Being at this conference, I have missed most of the big story of the day, the House’s unveiling of their health care bill. You can check out FDL Action for full coverage. I just have a few disconnected thoughts:

• That big tea party “flash mob” that was supposed to crash the official announcement of the House bill on the Capitol steps? It had 10 people at it. “If this is organized, we suck,” said one teabagger. Whoops.

• Moving on more to substance, as you know by now, the Blue Dogs were able to deliver for the health insurance industry by forcing Nancy Pelosi to include a public option that relies on negotiated rates, not Medicare +5% rates. My understanding from speaking with leaders in the Progressive Caucus is that a lot of those Blue Dogs aren’t a positive vote for health care whatsoever, regardless of what rates the public option uses. It’s not clear to me that changing the rates even adds votes, as many of the issues from the ConservaDems are unrelated to the public option entirely.

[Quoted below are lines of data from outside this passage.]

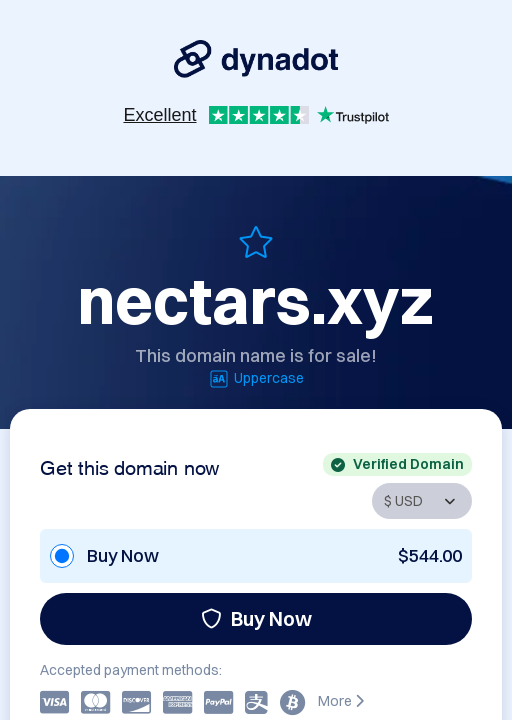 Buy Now (256, 618) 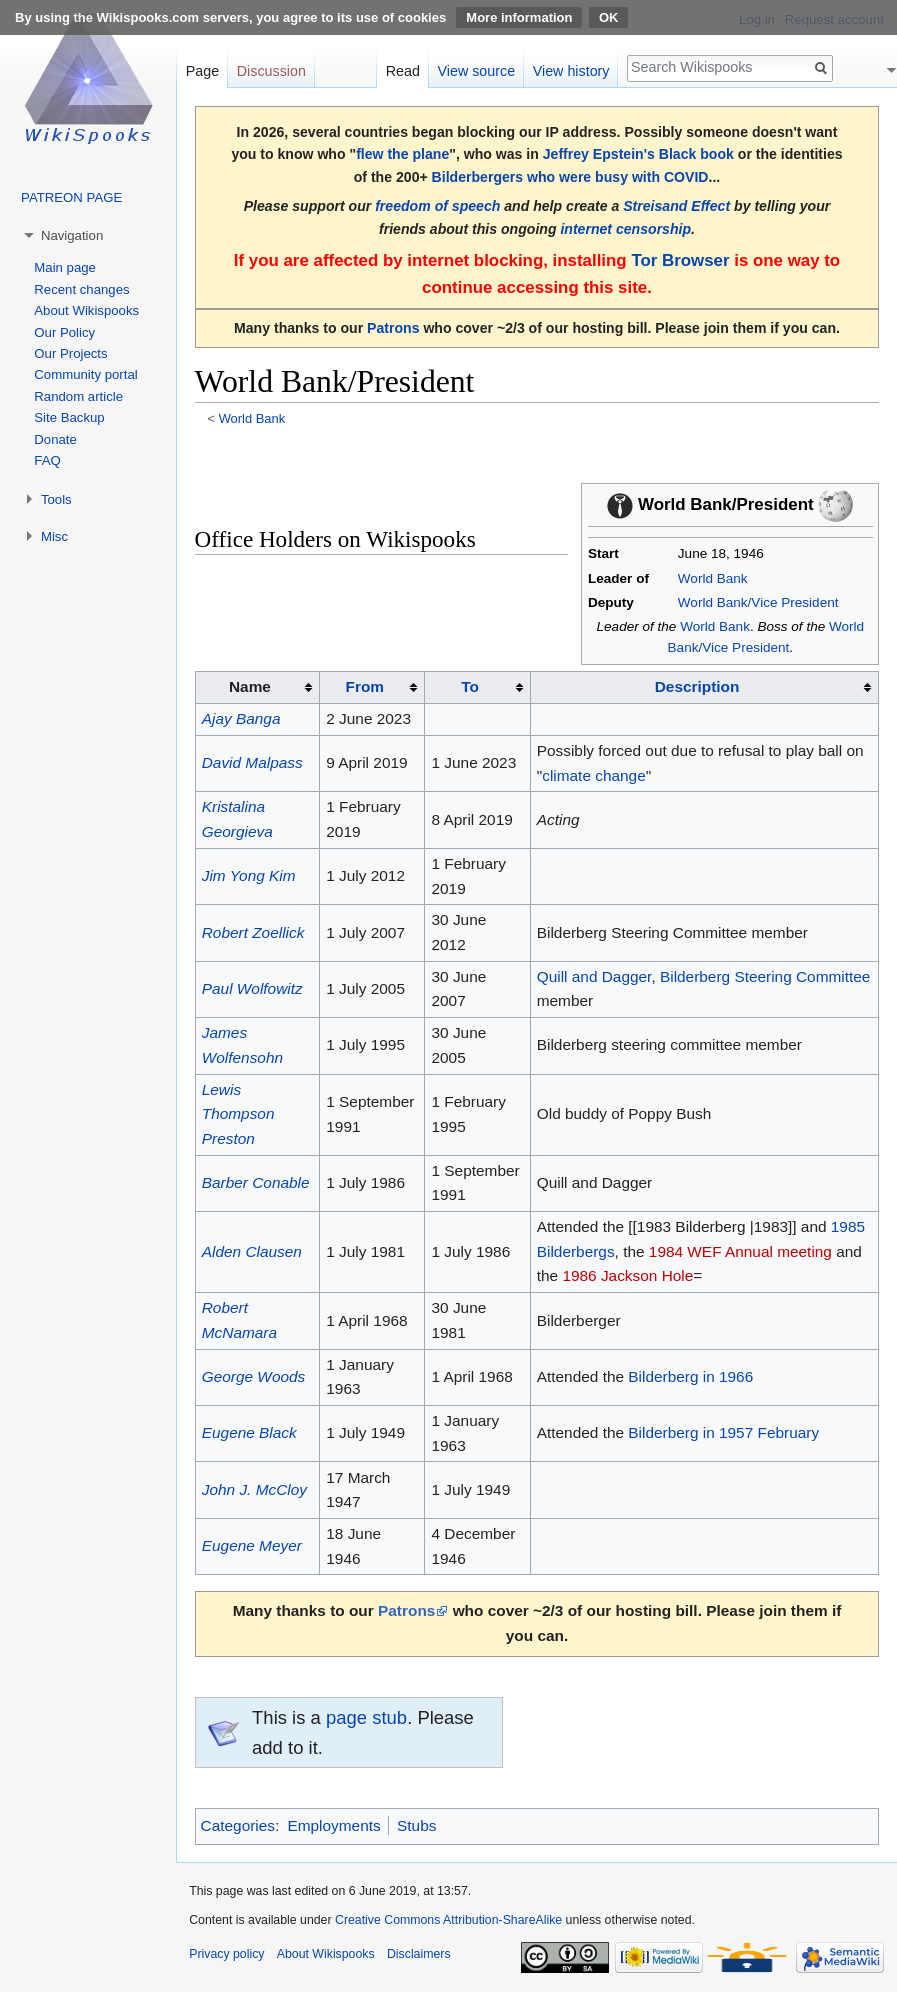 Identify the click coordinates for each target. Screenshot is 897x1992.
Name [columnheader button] (250, 686)
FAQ (47, 460)
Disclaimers (419, 1954)
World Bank (252, 418)
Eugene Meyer (252, 1545)
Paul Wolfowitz (252, 988)
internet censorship (625, 229)
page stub (366, 1717)
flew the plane (402, 154)
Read (403, 71)
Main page (65, 267)
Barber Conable (256, 1182)
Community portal (85, 374)
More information (519, 17)
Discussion (271, 71)
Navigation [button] (72, 235)
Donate (55, 439)
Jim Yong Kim (249, 875)
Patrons (393, 328)
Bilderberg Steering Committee (765, 976)
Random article (78, 396)
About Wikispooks (86, 310)
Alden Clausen (252, 1251)
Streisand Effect (676, 206)
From (365, 686)
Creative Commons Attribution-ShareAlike (448, 1920)
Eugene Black (249, 1432)
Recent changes (81, 289)
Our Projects (70, 353)
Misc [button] (54, 536)
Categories (238, 1825)
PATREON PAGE (71, 197)
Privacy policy (226, 1954)
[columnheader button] (372, 688)
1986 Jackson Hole (627, 1275)
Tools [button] (56, 499)
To (470, 686)
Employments (333, 1825)
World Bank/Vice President (758, 602)
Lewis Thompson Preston (238, 1114)
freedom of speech (437, 206)
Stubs (416, 1825)
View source (477, 71)
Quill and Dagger (594, 976)
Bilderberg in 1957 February (723, 1432)
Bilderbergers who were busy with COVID (570, 177)
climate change (594, 775)
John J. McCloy (254, 1489)
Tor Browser (680, 260)
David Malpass (252, 762)
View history (571, 71)
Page (202, 71)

• One of those big issues is abortion “funding,” which Digby describes well. Since there will be no amendments on the floor to the bill, anti-abortion Dems will not be able to substitute their preferred language, which may include limiting any private insurance company operating on the exchange to offer reproductive health coverage, as 90% of current health plans do. That would represent a step BACKWARD for coverage of these legal medical services. Chris van Hollen signaled today that the House will basically give in to that anti-abortion faction, led by Rep. Bart Stupak (D-MI). That means codifying the Hyde Amendment into the bill. Bad news.

• Here’s the monster of a bill. It costs the government $894 billion over 10 years, according to CBO, and it reduces the deficit in a twenty-year window. The financing is mainly through a tax on millionaires. Certain measures on doctor reimbursement and filling the prescription drug “doughnut hole” could push the price tag to $1 trillion. 96% of Americans would be covered under the bill.

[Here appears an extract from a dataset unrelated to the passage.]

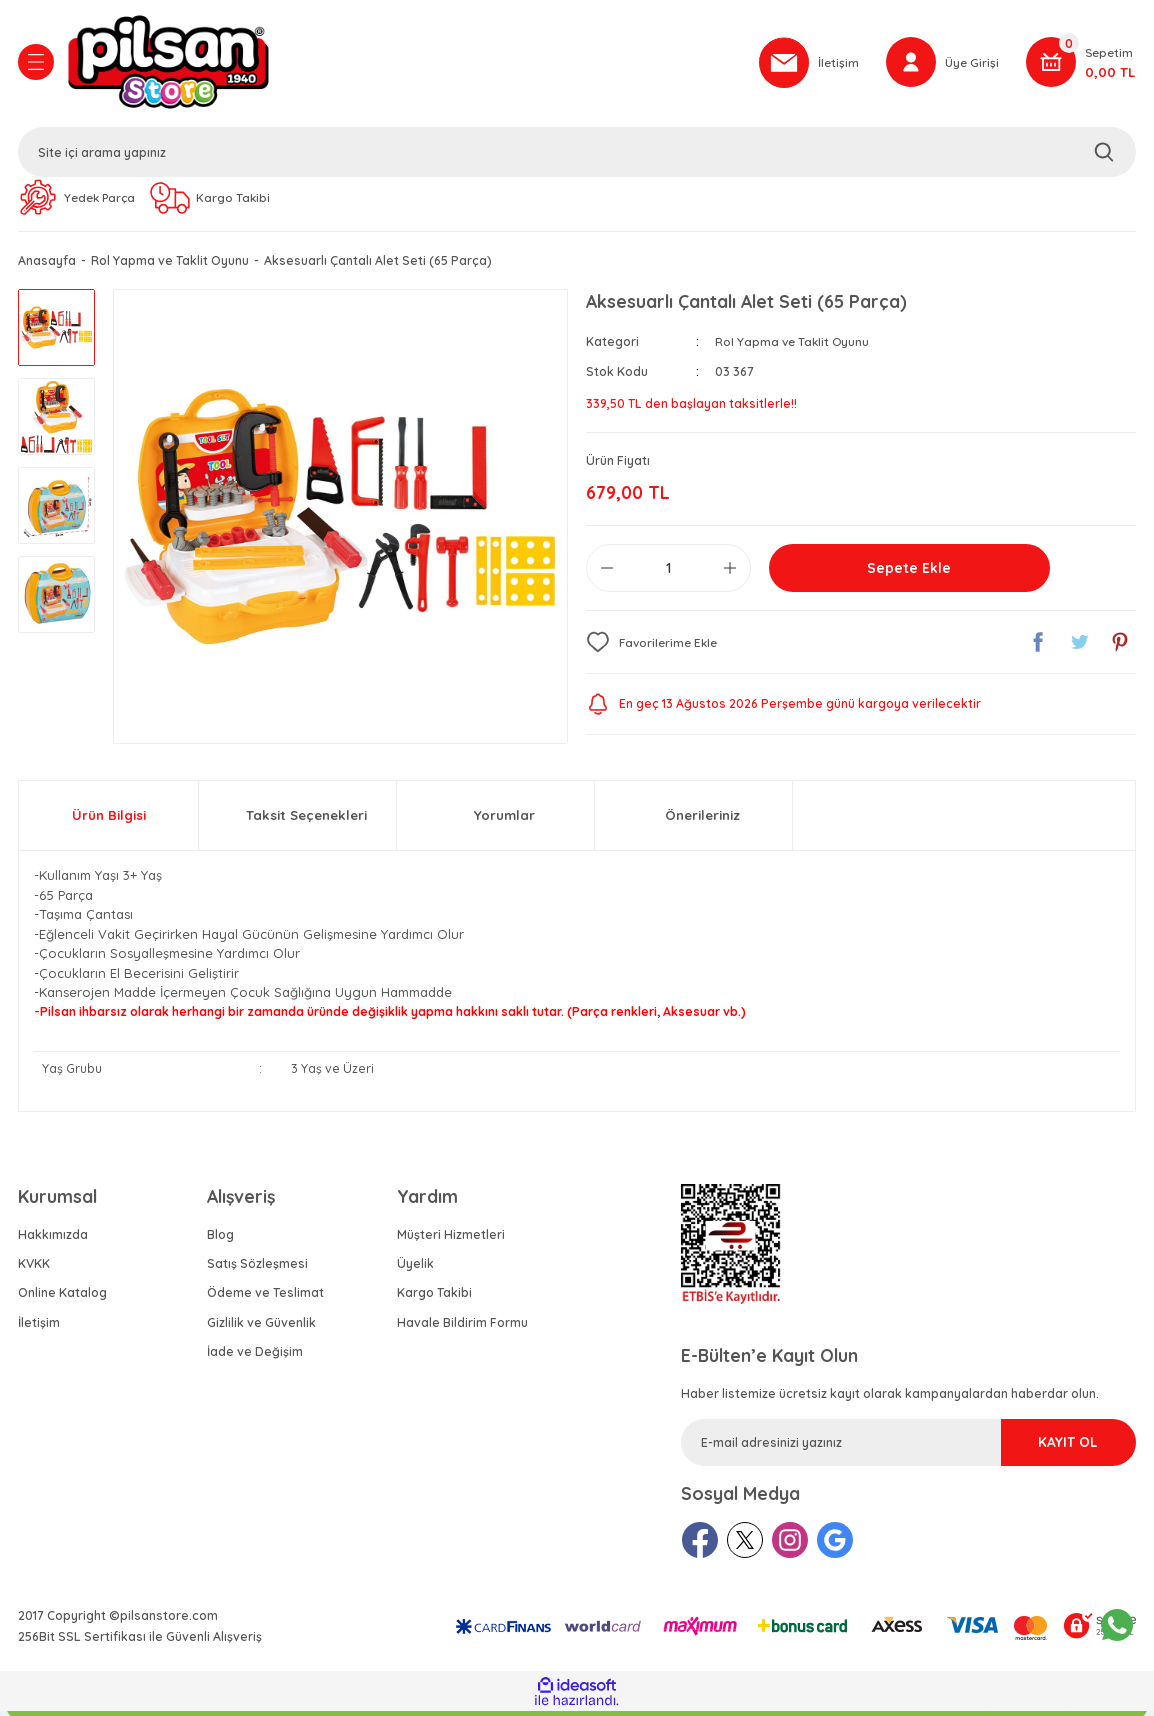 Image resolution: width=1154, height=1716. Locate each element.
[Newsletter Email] (908, 1447)
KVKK (34, 1268)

• There’s a major increase in Medicaid in the bill, up to 150% of poverty, that significantly expands access for low-income Americans. That also puts a fairly heavy burden on the states, essentially shrinking the cost of the bill at the federal level but increasing it at the state level. The feds pay for most of the coverage expansion, however.

• The House shoved aside the Obama/Senate/Big Pharma deal.

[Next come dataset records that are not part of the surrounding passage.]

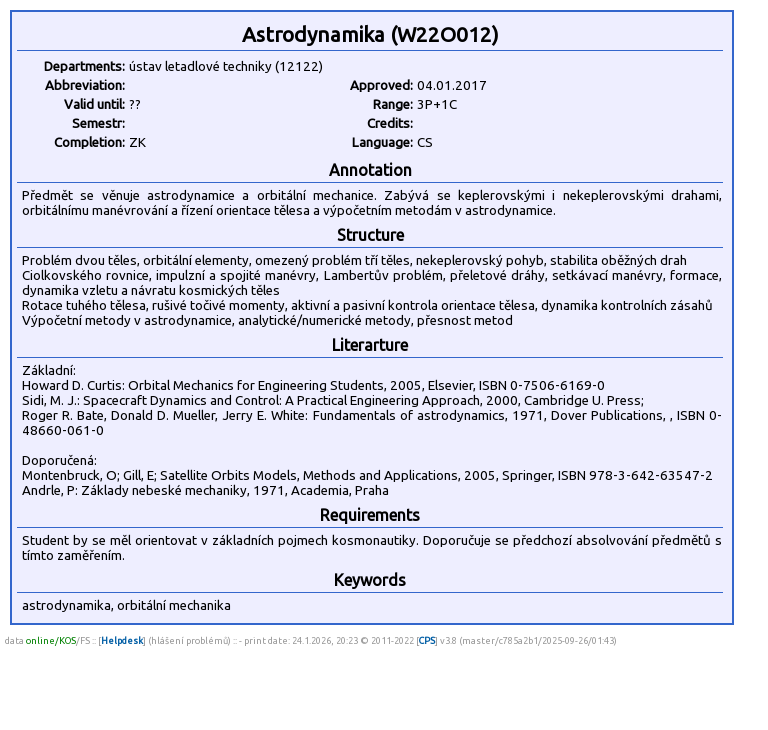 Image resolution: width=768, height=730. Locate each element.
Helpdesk (122, 640)
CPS (427, 640) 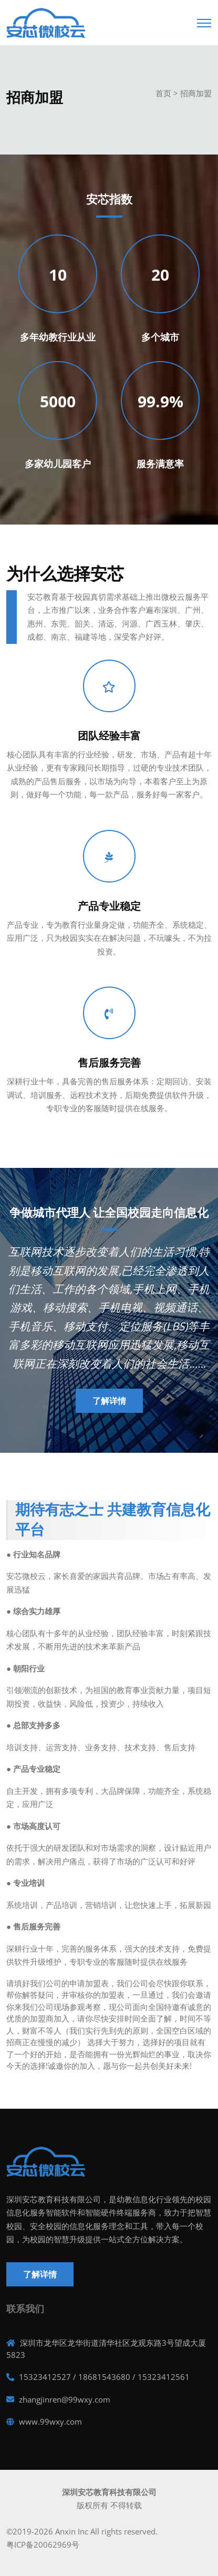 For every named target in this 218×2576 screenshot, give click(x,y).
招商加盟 (196, 93)
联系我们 (25, 2308)
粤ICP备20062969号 (42, 2544)
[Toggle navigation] (204, 20)
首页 (163, 93)
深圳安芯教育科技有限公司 (109, 2492) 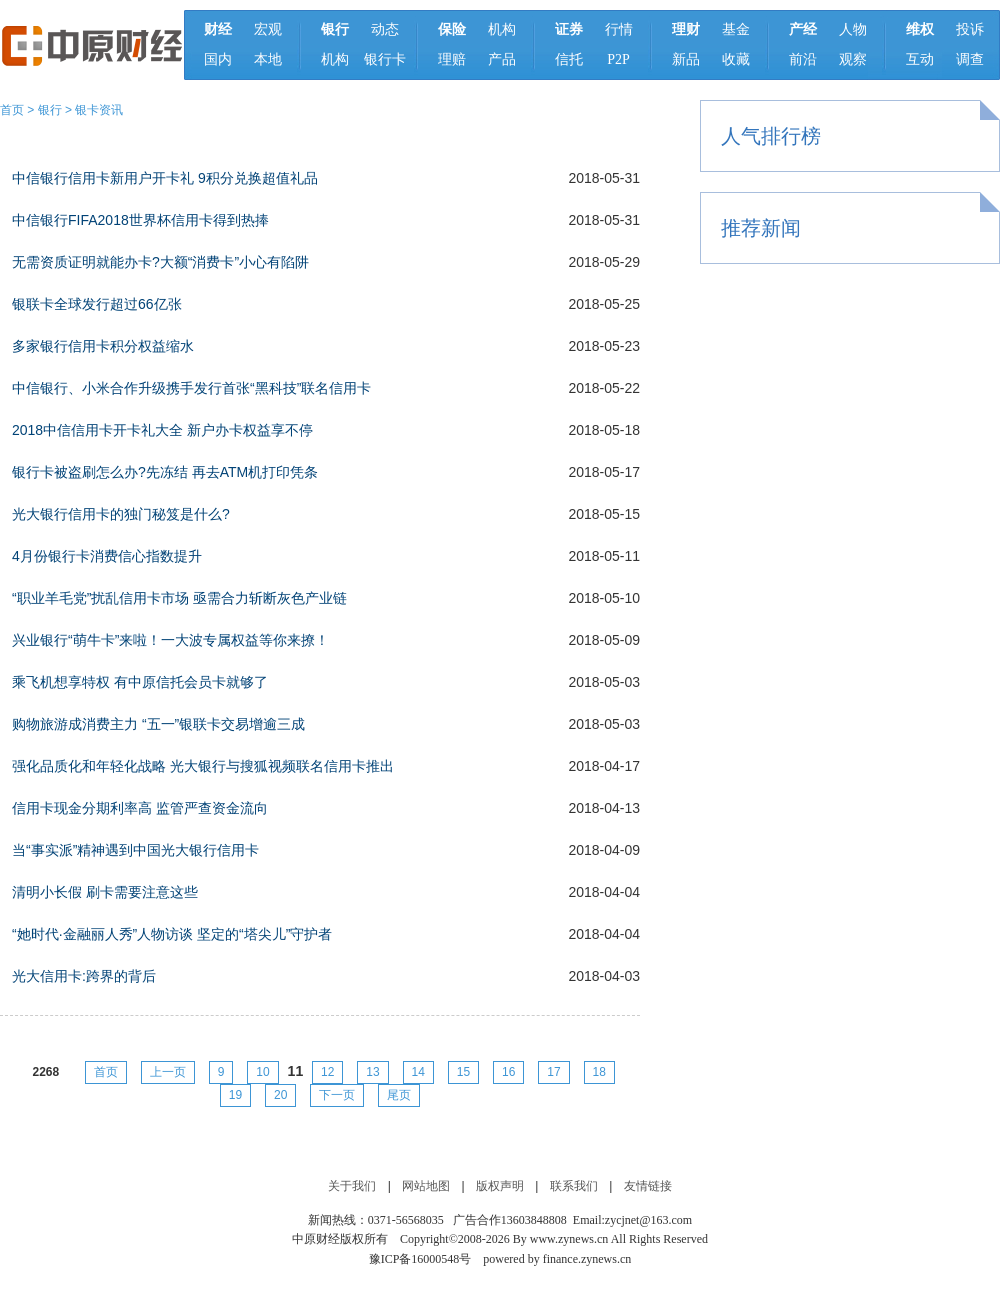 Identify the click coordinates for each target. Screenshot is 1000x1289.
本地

It was nothing short of a shakedown. The sacrifice of $80 billion was nothing to the drug industry, particularly since, by any reasonable accounting, it wasn’t even a sacrifice. It was merely accepting less revenue on new purchases of drugs–and, most likely, worth less than $80 billion anyway.

The House, though, was not party to this deal. And so it’s decided to ask a little more–about twice as much, in fact. My understanding (pending confirmation as I wade through the text) is that it comes by extending more rebates to Medicare recipients. This is something PhRMA strongly opposes.

Will the House prevail? The rationale behind making the deal was that PhRMA wielded too much clout to overcome. And that may be still be the case.

I think ultimately the drugmakers will prevail without huge pressure.

• Another positive in the House bill: the exchanges expand rapidly over time, which means that eventually more people will get the choice of a public option as we transition most of the health care system away from the employer-based model and toward exchanges.